I find it much easier to write in the form of a personal journal than I do in a formal essay or fiction piece. In a journal, I am less concerned about being right, or saying things in the correct way, than I am with the simple act of describing my thoughts and experiences using whatever words feel most appropriate to me. My difficulties with “polished” writing almost always stem from my perfectionist tendencies, and at the heart of this perfectionism is the fear of defect, of the painful awareness of the disparity between what I wish to convey and what I actually conveyed. Put more simply, I am terribly afraid of being wrong.

I am going to write this journal entry about a topic that I admittedly do not know much about. I am also certain that this topic is not at all original, although my personal arrival to its consideration was.

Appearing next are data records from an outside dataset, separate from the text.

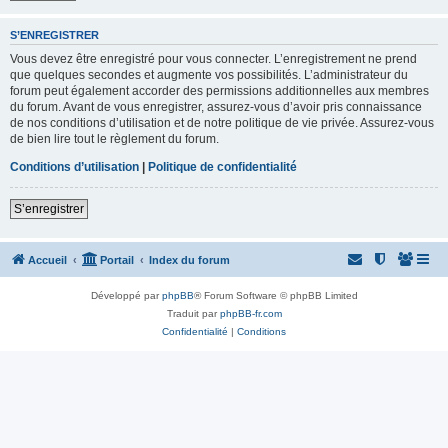
S’ENREGISTRER
Vous devez être enregistré pour vous connecter. L’enregistrement ne prend
que quelques secondes et augmente vos possibilités. L’administrateur du
forum peut également accorder des permissions additionnelles aux membres
du forum. Avant de vous enregistrer, assurez-vous d’avoir pris connaissance
de nos conditions d’utilisation et de notre politique de vie privée. Assurez-vous
de bien lire tout le règlement du forum.
Conditions d’utilisation
|
Politique de confidentialité
S’enregistrer
Accueil
Portail
Index du forum
Développé par
phpBB
® Forum Software © phpBB Limited
Traduit par
phpBB-fr.com
Confidentialité
|
Conditions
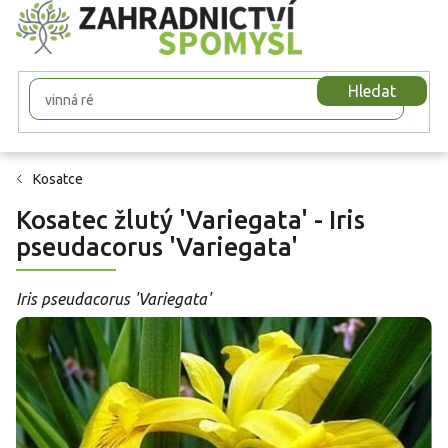
Přejít
na
obsah
Hledat
Kosatce
Kosatec žlutý 'Variegata' - Iris
pseudacorus 'Variegata'
Iris pseudacorus 'Variegata'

Perhaps there is an existing body of work wherein a linguist or semiotician or some other intelligent person describes what I will discuss with a much greater degree of clarity and precision. If any reader is familiar with such work, please do not hesitate to inform me of it, as I would very much like to know of it. But for now, regardless of my ignorance, I believe I will find this exercise valuable. I am tired of how many half-formed thoughts swirl around in my head unresolved, and so I will proceed in my attempt by first talking about roadkill.

For the last several months, I have been experiencing what I believe to be a protracted nervous breakdown in response to the emotional demands of my job and to my dismay at current events in my country and the world. My proficiency in coping with these difficulties is inconsistent, and I am prone to episodes of depressive spiraling and anxious rumination. In the days I have felt closest to a complete breakdown, a disconcerting pattern has begun to take shape: I have always come across roadkill. An opossum, a rat, a house cat, and a crow are among the victims whose guts I have seen spattered across asphalt and whose broken bodies have been left to rot in the gutter with the leaf litter. Every time I have seen one of these little horrors, I have been struck by an oppressive feeling of nausea and have had to practically stagger the remaining way down the street to wherever it was I needed to go.

Even to a mind healthier than my own, such a sight is just as disturbing, and it requires no intellectual explanation of why it is so. What interests me about my case is my emerging sense of a pattern, which feels like a cruel joke from the universe, and why, against all the emblems of capricious suffering I am exposed to every day, the image of roadkill cuts so viscerally through me. Of course, it is because of what the roadkill symbolizes, but I react to that symbol long before I understand what it symbolizes and even before I am aware it is a symbol at all.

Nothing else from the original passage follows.